**To do**. All of the data should be restated word for word, with the pictures omitted.

**Supplied records**.
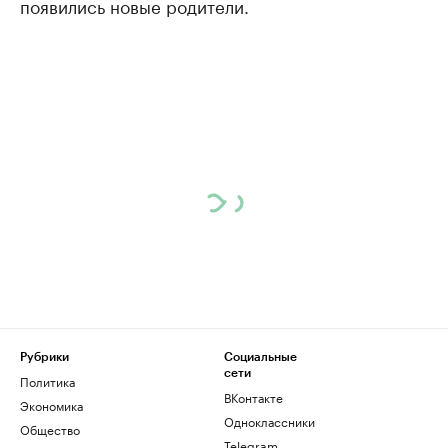
появились новые родители.
Рубрики
Социальные
сети
Политика
ВКонтакте
Экономика
Одноклассники
Общество
Telegram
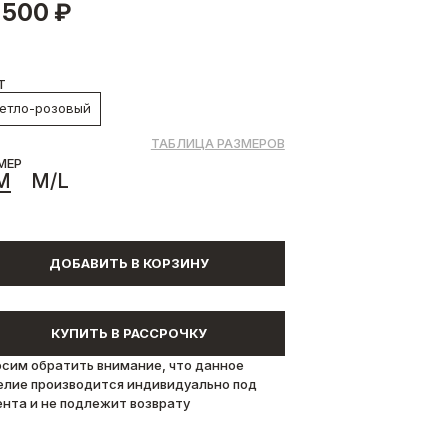
 500 ₽
Т
етло-розовый
ТАБЛИЦА РАЗМЕРОВ
МЕР
M
M/L
ДОБАВИТЬ В КОРЗИНУ
КУПИТЬ В РАССРОЧКУ
осим обратить внимание, что данное
елие производится индивидуально под
ента и не подлежит возврату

**Answer for this exercise**.
появились новые родители.
Рубрики
Социальные
сети
Политика
ВКонтакте
Экономика
Одноклассники
Общество
Telegram
 500 ₽
Т
етло-розовый
ТАБЛИЦА РАЗМЕРОВ
МЕР
M
M/L
ДОБАВИТЬ В КОРЗИНУ
КУПИТЬ В РАССРОЧКУ
осим обратить внимание, что данное
елие производится индивидуально под
ента и не подлежит возврату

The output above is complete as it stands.